54B   Consideration of standard non-parole period in sentencing

[…]

(4)  When determining an aggregate sentence of imprisonment for one or more offences, the court is to indicate and make a written record of, for those offences to which a standard non-parole period applies, the non-parole period that it would have set for each such offence to which the aggregate sentence relates had it set a separate sentence of imprisonment for that offence.

  1. Although this is not raised as a ground of appeal, it is submitted by the applicant that this should be addressed if the Court re-sentences the applicant.

The respondent’s submissions

  1. As a preliminary point, the respondent submits that despite division of opinion about the correct legal test to apply when addressing grounds of appeal based upon alleged errors of fact made by a sentencing judge (see Yin v R [2019] NSWCCA 217 at [26]-[28] (Bathurst CJ)), the correct test is the traditional constrained approach derived from the following passage in R v O’Donoghue (1988) 34 A Crim R 397 at 401 (Hunt J):

“Error may be demonstrated if there is no evidence to support a particular finding, or if the evidence is all one way, or if the judge has misdirected himself. But this Court has no power to substitute its own findings for those of the trial judge.”

  1. As to the ground of appeal, the respondent noted:

“The sentencing Judge’s finding as to motive was based upon the inference that the applicant had seen the victim through the window before breaking into her home; that the only items taken had a sexual connotation and related primarily to the victim; and that he assaulted the victim after he had collected items with a sexual connotation concerning her.”

  1. It is contended by the respondent that it was open to the sentencing judge to consider that the alternative hypotheses identified by the applicant were not reasonable inferences to be drawn from the evidence, and to find that the only rational hypothesis considering the evidence as a whole was that the applicant entered the house with the intention of sexually assaulting the victim.

  2. The respondent further submits that if applying the more expansive legal test of mistake of fact,[2] and if an error of fact did occur, it is doubtful that it had the capacity to make any material difference to the sentence imposed.

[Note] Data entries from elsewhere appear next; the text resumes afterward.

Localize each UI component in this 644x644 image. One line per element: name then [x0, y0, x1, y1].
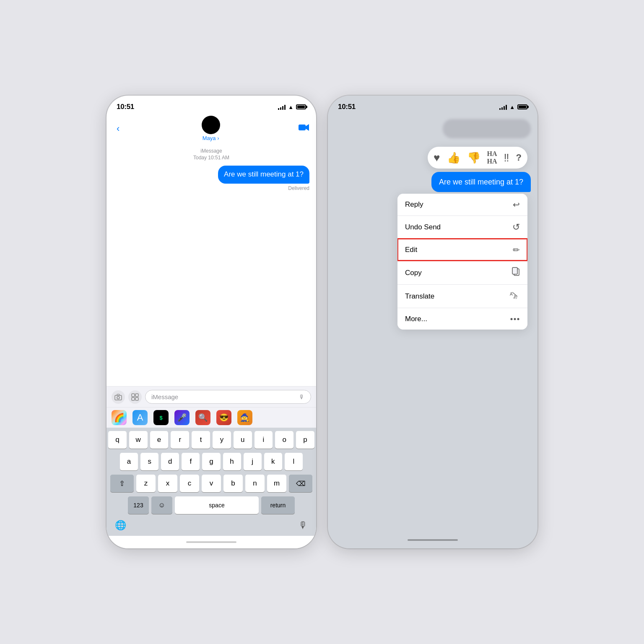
key-o[interactable]: o: [275, 431, 293, 449]
key-b[interactable]: b: [223, 475, 243, 492]
home-bar: [186, 541, 236, 543]
context-reply[interactable]: Reply ↩: [397, 194, 527, 216]
key-t[interactable]: t: [192, 431, 210, 449]
context-translate[interactable]: Translate A あ: [397, 284, 527, 308]
key-x[interactable]: x: [158, 475, 177, 492]
undo-send-label: Undo Send: [405, 223, 441, 231]
blurred-bubble: [443, 119, 531, 138]
contact-info[interactable]: Maya ›: [202, 116, 220, 141]
key-u[interactable]: u: [234, 431, 252, 449]
thumbsdown-reaction[interactable]: 👎: [467, 151, 480, 164]
context-copy[interactable]: Copy: [397, 261, 527, 284]
message-input[interactable]: iMessage 🎙: [145, 390, 311, 404]
svg-point-13: [511, 318, 513, 320]
key-j[interactable]: j: [244, 453, 262, 470]
imessage-label: iMessage: [113, 148, 309, 154]
keyboard: q w e r t y u i o p a s d f g h j k: [106, 428, 316, 536]
return-key[interactable]: return: [261, 496, 295, 514]
svg-rect-6: [135, 394, 138, 397]
mic-icon-input[interactable]: 🎙: [299, 394, 305, 400]
numbers-key[interactable]: 123: [128, 496, 149, 514]
backspace-key[interactable]: ⌫: [289, 475, 312, 492]
translate-label: Translate: [405, 292, 434, 301]
emoji-key[interactable]: ☺: [151, 496, 172, 514]
svg-rect-8: [135, 397, 138, 400]
key-p[interactable]: p: [296, 431, 314, 449]
apps-icon[interactable]: [128, 390, 142, 404]
status-time-right: 10:51: [338, 103, 356, 111]
copy-icon: [512, 267, 520, 278]
avatar1-icon[interactable]: 😎: [216, 410, 231, 425]
undo-send-icon: ↺: [512, 222, 520, 233]
wifi-icon-right: ▲: [509, 104, 515, 110]
key-g[interactable]: g: [202, 453, 220, 470]
heart-reaction[interactable]: ♥: [434, 151, 440, 164]
keyboard-row-1: q w e r t y u i o p: [108, 431, 314, 449]
app-icons-row: 🌈 A $ 🎤 🔍 😎 🧙: [106, 407, 316, 428]
avatar: [202, 116, 220, 134]
key-h[interactable]: h: [223, 453, 241, 470]
mic-key[interactable]: 🎙: [299, 520, 308, 531]
delivered-label: Delivered: [113, 185, 309, 191]
home-indicator: [106, 536, 316, 548]
messages-area-right: ♥ 👍 👎 HAHA ‼️ ? Are we still meeting at …: [328, 114, 538, 532]
key-q[interactable]: q: [108, 431, 127, 449]
key-r[interactable]: r: [171, 431, 189, 449]
camera-icon[interactable]: [112, 390, 125, 404]
edit-label: Edit: [405, 246, 417, 254]
battery-icon: [296, 104, 306, 109]
globe-icon[interactable]: 🌐: [115, 520, 126, 531]
svg-rect-5: [132, 394, 135, 397]
status-time-left: 10:51: [117, 103, 134, 111]
photos-app-icon[interactable]: 🌈: [112, 410, 127, 425]
context-undo-send[interactable]: Undo Send ↺: [397, 216, 527, 239]
keyboard-bottom: 🌐 🎙: [108, 518, 314, 534]
back-button[interactable]: ‹: [113, 122, 123, 136]
key-n[interactable]: n: [245, 475, 265, 492]
reaction-bar[interactable]: ♥ 👍 👎 HAHA ‼️ ?: [428, 147, 527, 169]
right-phone: 10:51 ▲ ♥ 👍 👎 HAH: [328, 96, 538, 548]
message-bubble: Are we still meeting at 1?: [218, 166, 309, 184]
appstore-app-icon[interactable]: A: [132, 410, 148, 425]
key-k[interactable]: k: [264, 453, 282, 470]
signal-icon: [278, 104, 286, 110]
video-call-button[interactable]: [299, 123, 309, 134]
translate-icon: A あ: [510, 291, 520, 302]
key-w[interactable]: w: [129, 431, 148, 449]
svg-rect-0: [299, 125, 306, 130]
time-label: Today 10:51 AM: [113, 155, 309, 161]
message-row: Are we still meeting at 1?: [113, 166, 309, 184]
key-i[interactable]: i: [254, 431, 273, 449]
space-key[interactable]: space: [175, 496, 259, 514]
emphasis-reaction[interactable]: ‼️: [504, 151, 509, 164]
home-bar-right: [408, 539, 458, 541]
context-edit[interactable]: Edit ✏: [397, 239, 527, 261]
keyboard-row-4: 123 ☺ space return: [108, 496, 314, 514]
context-more[interactable]: More...: [397, 308, 527, 330]
search-icon-app[interactable]: 🔍: [195, 410, 210, 425]
key-l[interactable]: l: [285, 453, 303, 470]
nav-header: ‹ Maya ›: [106, 114, 316, 145]
avatar2-icon[interactable]: 🧙: [237, 410, 252, 425]
cash-app-icon[interactable]: $: [153, 410, 169, 425]
home-indicator-right: [328, 532, 538, 548]
key-d[interactable]: d: [161, 453, 179, 470]
key-s[interactable]: s: [140, 453, 158, 470]
haha-reaction[interactable]: HAHA: [487, 150, 497, 165]
voice-memos-icon[interactable]: 🎤: [174, 410, 190, 425]
key-e[interactable]: e: [150, 431, 169, 449]
key-z[interactable]: z: [136, 475, 156, 492]
input-placeholder: iMessage: [151, 393, 178, 400]
shift-key[interactable]: ⇧: [110, 475, 134, 492]
key-y[interactable]: y: [213, 431, 231, 449]
thumbsup-reaction[interactable]: 👍: [447, 151, 460, 164]
svg-point-14: [514, 318, 516, 320]
key-c[interactable]: c: [180, 475, 199, 492]
context-menu: Reply ↩ Undo Send ↺ Edit ✏ Copy: [397, 194, 527, 330]
left-phone: 10:51 ▲ ‹ Maya ›: [106, 96, 316, 548]
key-v[interactable]: v: [202, 475, 221, 492]
key-a[interactable]: a: [120, 453, 138, 470]
key-m[interactable]: m: [267, 475, 286, 492]
key-f[interactable]: f: [182, 453, 200, 470]
question-reaction[interactable]: ?: [516, 152, 522, 163]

    2. Clarke v R [2015] NSWCCA 232 at [32]-[36]; (2015) 254 A Crim R 150; Hordern v R [2019] NSWCCA 138 at [6]-[20].

Consideration of Ground 1

  1. When one looks closely at the remarks on sentence, it appears that some slight lack of clarity arose in the course of argument on appeal about the impugned finding.

  2. Despite the way the issue was dealt with in submissions before the sentencing judge, when one carefully examines the remarks, the finding about the motive for entry was made more clearly in the context of considering the objective seriousness of Count 1. The sentencing judge as set out at [33(1)] above, stated that “in the abstract” the objective seriousness of Count 1 might be regarded as “below the midrange of objective seriousness” noting that the monetary value of the items taken was small, and the evidence did not allow him to “conclude that this was an offence committed with any degree of deliberation”. Importantly, his Honour continued: “However, the true colour to be given to count 1 is to be derived from count 2 in conjunction with the nature of the items taken in count 1” (emphasis added).

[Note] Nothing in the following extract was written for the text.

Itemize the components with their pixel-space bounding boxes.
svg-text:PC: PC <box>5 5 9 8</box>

  3. To approach the criminality involved in this way – that is, circumstantially – was appropriate. To do otherwise would have been to look at the evidence piecemeal rather than as a whole: The Queen v Hillier (2007) 228 CLR 618; [2007] HCA 13 at [48].

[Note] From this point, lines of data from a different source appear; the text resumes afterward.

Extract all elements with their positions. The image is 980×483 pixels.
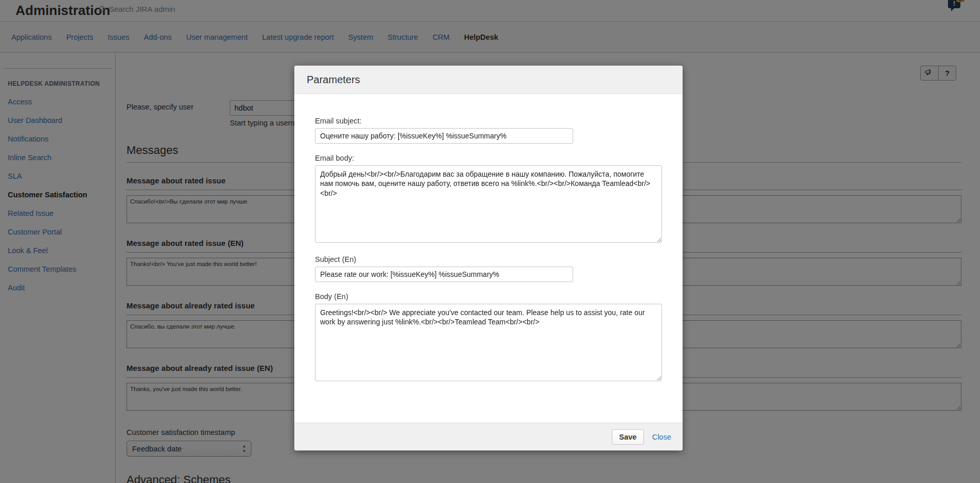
dialog-header: Parameters xyxy=(294,66,683,94)
email-subject-input[interactable] xyxy=(315,128,573,144)
subject-en-input[interactable] xyxy=(315,267,573,282)
body-en-label: Body (En) xyxy=(315,292,662,301)
save-button[interactable]: Save xyxy=(612,429,644,445)
email-body-textarea[interactable] xyxy=(315,165,662,243)
close-button[interactable]: Close xyxy=(652,433,671,441)
dialog-footer: Save Close xyxy=(294,423,683,450)
email-body-label: Email body: xyxy=(315,154,662,162)
subject-en-label: Subject (En) xyxy=(315,255,662,263)
body-en-textarea[interactable] xyxy=(315,304,662,381)
parameters-dialog: Parameters Email subject: Email body: Su… xyxy=(294,66,683,450)
email-subject-label: Email subject: xyxy=(315,117,662,125)
dialog-title: Parameters xyxy=(307,74,360,86)
dialog-body: Email subject: Email body: Subject (En) … xyxy=(294,94,683,423)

  4. The “entry into the premises” referred to by his Honour is an element of Count 1, not Count 2, and it appears, by reference to the structure of the remarks, despite the way it was argued, to have been dealt with in this way by his Honour.

  5. As noted in argument before this Court, the aggravating factor relied upon in Count 2 was that the victim was aged under 16 years pursuant to s 61J(2)(d) of the Crimes Act and not s 61J(2)(h) of the Crimes Act (break and enter into a dwelling house with the intention of committing (relevantly) the sexual offence).

  6. Thus, it appears that it was in the context of Count 1 that his Honour stated at [33(2)] above:

“Contrary to the submission made by the [applicant], I conclude that the true purpose behind the entry into the premises was to commit the sexual assault on the sleeping child that he observed through the door while the houselights were on.”

(Emphasis added.)

  1. In other words, the items the subject of Count 1, were not taken for their monetary value, or simply to collect them, but rather were taken because they were items with a sexual connotation relating (almost exclusively) to the female child, who the applicant had seen before entry because the lights were on. Thus, although the sentencing judge does not state it explicitly, it is to be inferred that this aspect elevated the objective seriousness of Count 1.

  2. However, even if the impugned finding was also relied upon as a matter which increased the objective seriousness of Count 2 (and of course both offences were closely related), the question for determination remains the same: was the finding which was adverse to the applicant as to the “true purpose behind the entry into the premises” being “to commit the sexual assault on the sleeping child that he observed through the door while the houselights were on” open to the sentencing judge beyond reasonable doubt: Olbrich at [27].

  3. In my view, it was open to the sentencing judge, in all of the circumstances, to find that the whole of the offending (that is, both offences) were related to each other, and were part of one criminal venture. It was open to find that the applicant’s true purpose in entering the house was to commit the sexual assault on the sleeping child. The observation of the child and her mother in the lit room, the nature of the items taken, and the sustained and serious nature of the sexual assault of the child, involving the removal of her top as well as her pyjama pants and her underpants, followed by digital penetration as well as the applicant partially laying on her, when considered as a whole, are all matters leading to a conclusion which is open beyond reasonable doubt: that the applicant entered for the purpose of sexual assault. In noting that the items taken prior to the assault were all apparently for sexual gratification, it can also be observed that it would not have been possible for the applicant to have assaulted the victim first and then taken items as the victim would (as she did) likely have woken and he would need to abscond before taking anything.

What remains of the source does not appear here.